The error message and stack trace you provided indicate multiple issues and warnings in the script. Let’s break them down for clarity:

  1. Safetensors Warning
    The warning about safetensors suggests that although safetensors is installed, it is not being used (--save_safetensors=False). Safetensors is recommended for security and performance reasons. To resolve this, consider setting save_safetensors to True if applicable to your model.

  2. Device Setup Confirmation
    PyTorch: setting up devices is a standard informational message indicating that PyTorch is configuring its computation devices (like GPUs).

  3. Future Change in Training Arguments
    The script warns about a future change in the default value of the --report_to argument. You may need to explicitly set report_to='all' in future versions.

  4. Model Quantization and PEFT Library
    The message suggests that the model is quantized and recommends using the peft library for adding additional modules (like adapters) and freezing model weights. Check the PEFT examples for guidance.

  5. Training Parameters
    max_steps is given, it will override any value given in num_train_epochs. This is informational, indicating that the max_steps parameter takes precedence over num_train_epochs.

  6. Ignored Columns in Training Set
    The script is ignoring some columns (sentence, labels, attention_mask, input_ids) as they don’t correspond to any argument in PeftModel.forward. Ensure that your dataset only includes columns expected by the model’s forward method.

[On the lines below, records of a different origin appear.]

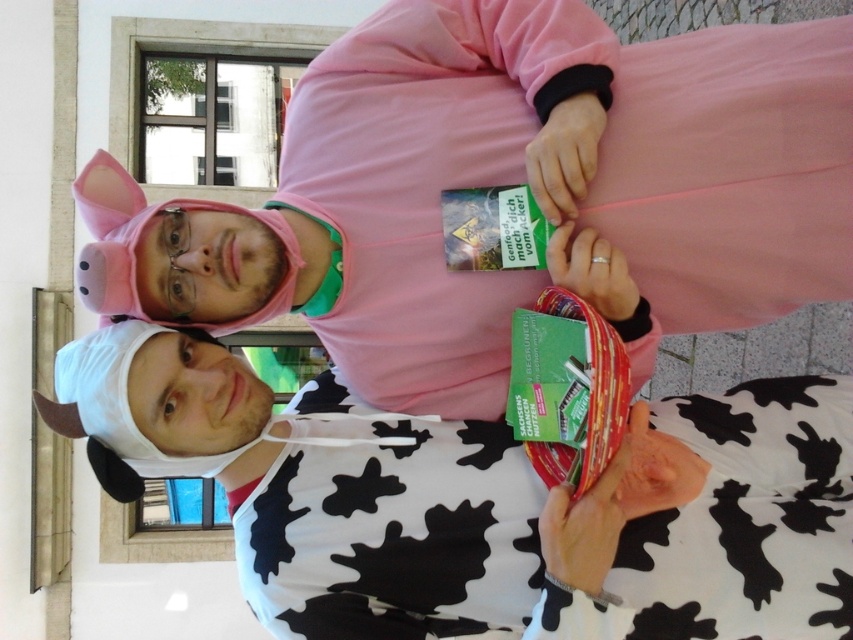 You are standing in front of the building with large windows and see the two costumed individuals. There is a point at coordinates [503,188]. Which object from the scene does this point lie on?

The point at coordinates [503,188] lies on the pink fleece at upper center.

You are a photographer trying to capture both the pink fleece at upper center and the white cow print hoodie at center in a single shot. Which one do you need to focus on first to ensure it is in sharp focus?

The pink fleece at upper center is further to the viewer than the white cow print hoodie at center, so you should focus on the pink fleece at upper center first to ensure it is in sharp focus.

You are a photographer trying to capture a clear shot of both the pink fleece at upper center and the white cow print hoodie at center. Based on their positions, which one is positioned higher in the frame?

The pink fleece at upper center is positioned higher in the frame than the white cow print hoodie at center.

7 Training Execution Summary
This part summarizes the training configuration, like the number of examples, epochs, batch size, etc. Notably, it says Num examples = 0, which indicates your dataset is empty or not loaded correctly.

  1. IndexError
    The critical issue causing the script to fail is an IndexError. This is likely due to the dataset being empty (Num examples = 0). The script tries to access an index in a dataset that doesn’t exist.

To resolve these issues

Dataset Loading Ensure your dataset is correctly loaded and not empty. The Num examples should be greater than 0.
Column Mismatch Align the columns in your dataset with the expected input of PeftModel.forward.
Safetensors and Quantization If applicable, enable safetensors and follow the PEFT library guidelines for dealing with quantized models.
Training Argument Prepare for the upcoming change in report_to by setting it explicitly if necessary.

After addressing these issues, rerun the script and check if the errors are resolved. If the IndexError persists, verify the dataset’s integrity and loading process.